3. Each of the parties hereby consents to the amendments set forth above in accordance with Section 9.7 of the Contribution Agreement.

 

4. Except as expressly modified herein, the Contribution Agreement shall continue to be, and shall remain, in full force and effect and the valid and binding obligations of the parties thereto in accordance with its terms. All references in the Contribution Agreement to “this Agreement” and words of similar import, and all references to the Contribution Agreement in any other agreement, document or instrument, shall be deemed to mean the Contribution Agreement as modified and amended by this Amendment, and it shall not be necessary to refer to this Amendment in any such other agreement, document or instrument.

 

5. THIS AMENDMENT IS GOVERNED BY AND CONSTRUED AND ENFORCED IN ACCORDANCE WITH THE LAWS OF THE STATE OF DELAWARE AND THE DELAWARE LIMITED LIABILITY COMPANY ACT, DELAWARE CODE, TITLE 6, SECTIONS 18-101, ET SEQ. AS IN EFFECT FROM TIME TO TIME, WITHOUT REGARD TO THE CONFLICT OF LAWS PROVISIONS THEREOF (WHETHER OF THE STATE OF DELAWARE OR ANY OTHER JURISDICTION) THAT WOULD CAUSE THE APPLICATION OF THE LAWS OF ANY JURISDICTION OTHER THAN THE STATE OF DELAWARE.

 

6. This Amendment may be amended only by the prior written consent of each of the parties hereto.
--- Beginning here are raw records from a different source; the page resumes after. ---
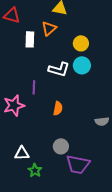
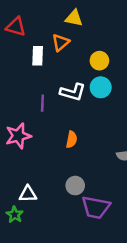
purple line: (34, 87) -> (42, 103), moved
green star: (35, 170) -> (15, 215), moved

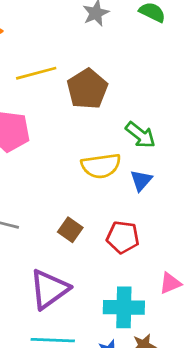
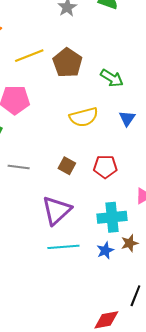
green arrow: (140, 135) -> (112, 78), moved
blue triangle: (141, 180) -> (127, 118), moved

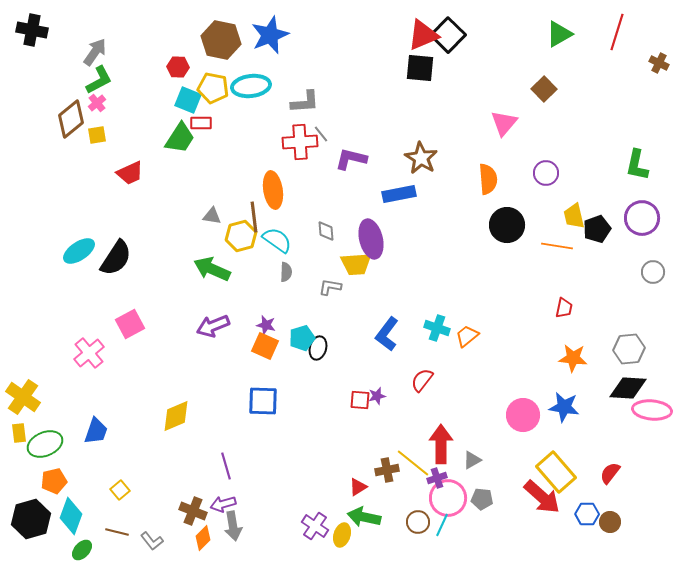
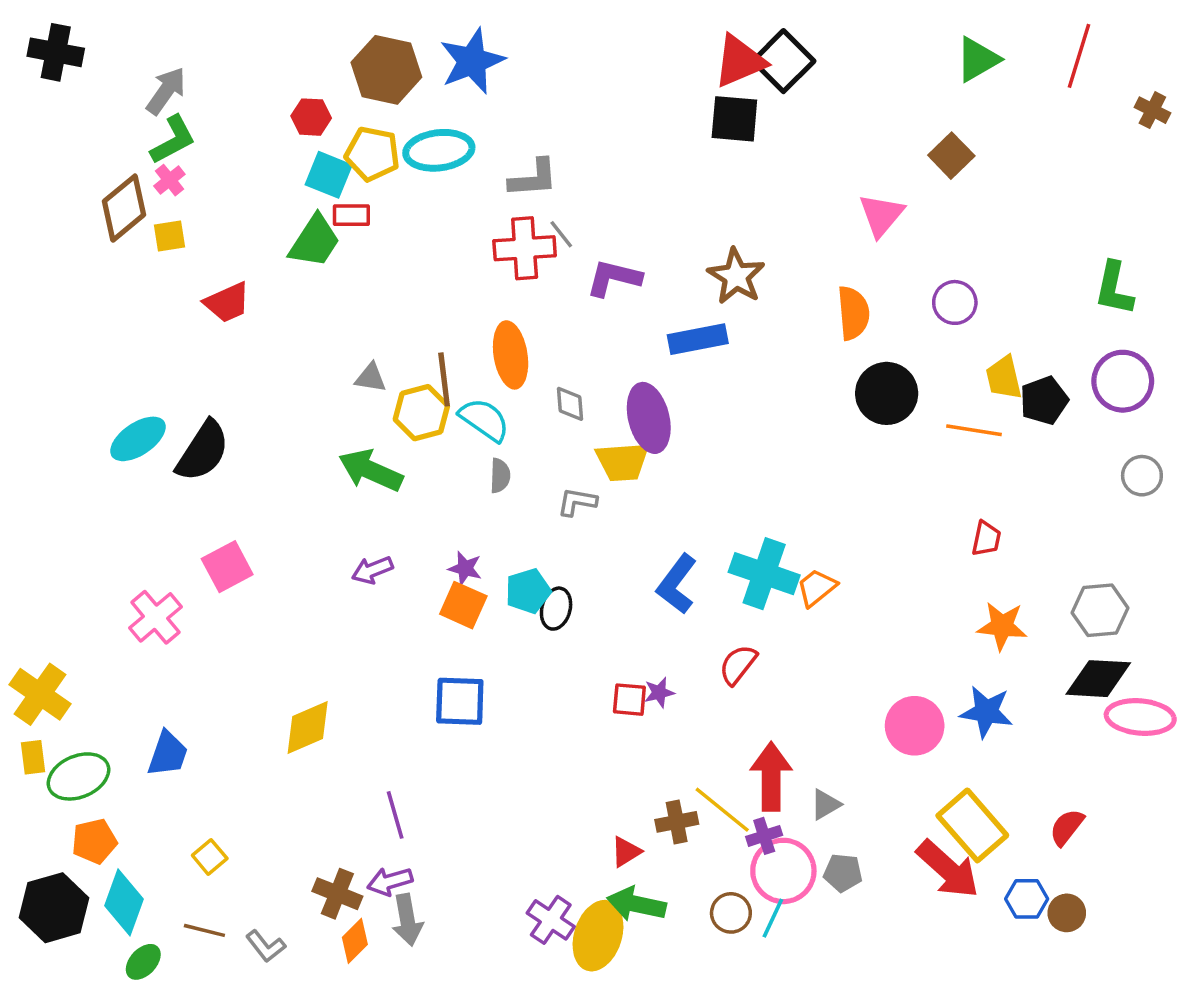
orange ellipse: (273, 190) -> (511, 355), moved
purple arrow: (213, 326) -> (372, 570), size x0.7
cyan cross: (437, 328) -> (764, 574), size x1.5
yellow ellipse: (342, 535) -> (598, 936), size x1.6

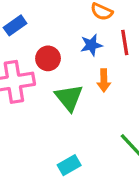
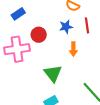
green triangle: (69, 98) -> (53, 73), moved

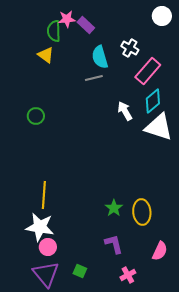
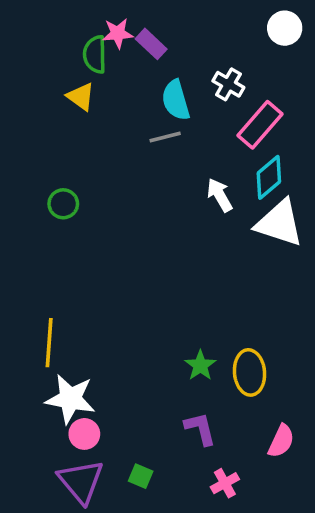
yellow line: (44, 195) -> (49, 343), moved

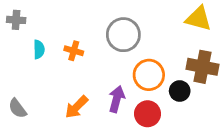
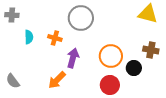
gray circle: (123, 35) -> (81, 18), moved
brown cross: (202, 67) -> (151, 50), size x0.7
purple arrow: (117, 99) -> (73, 58), moved

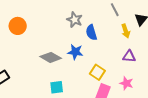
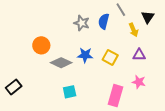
orange circle: (18, 26) -> (41, 45), moved
blue semicircle: (91, 32) -> (104, 21), moved, turned 35
yellow square: (97, 72) -> (110, 57), moved

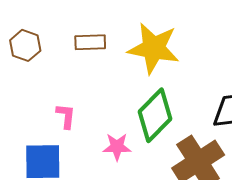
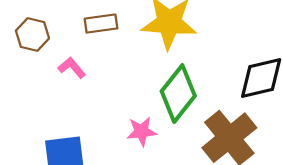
pink L-shape: (66, 116) -> (72, 68), moved, turned -40

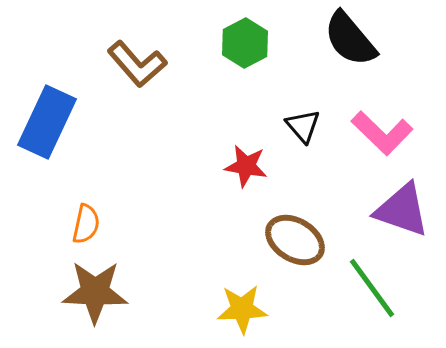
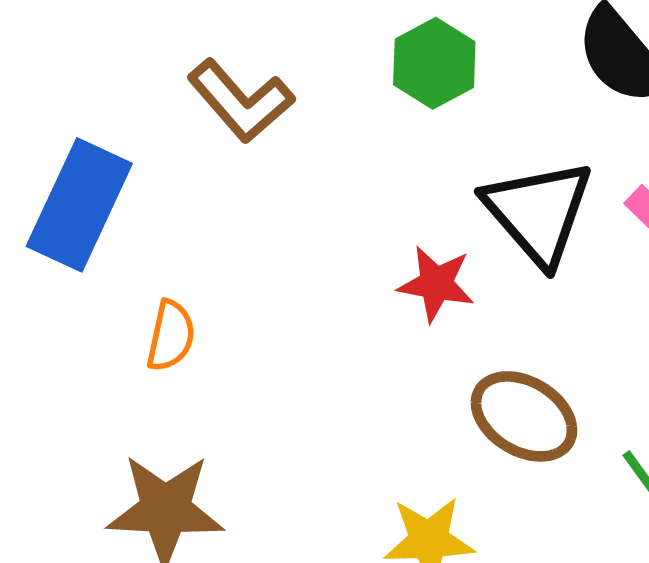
black triangle: (303, 126) -> (538, 212), size x1.8
orange semicircle: (86, 224) -> (171, 336), moved

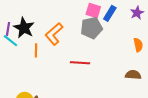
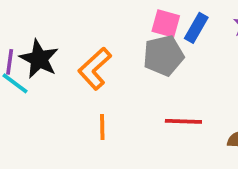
orange line: (36, 50) -> (102, 127), moved
red line: (80, 63) -> (183, 121), moved

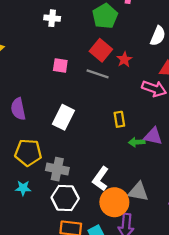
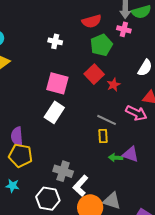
pink square: (60, 66) -> (57, 83), size x1.6
gray line: (98, 74) -> (107, 120), moved
purple semicircle: (18, 109) -> (17, 137), moved
white rectangle: (63, 117) -> (54, 112), moved
gray cross: (57, 169) -> (63, 171), moved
This Amendment shall be binding upon, and shall be enforceable by and inure solely to the benefit of, the parties hereto and their successors and assigns, as permitted under the Contribution Agreement. All notices and other communications provided for hereunder shall be given in the same manner as set forth in the Contribution Agreement. This Amendment may be executed by facsimile or pdf signatures and in one or more counterparts, each of which shall be deemed an original and all of which taken together shall constitute one and the same agreement.

[signatures on next page]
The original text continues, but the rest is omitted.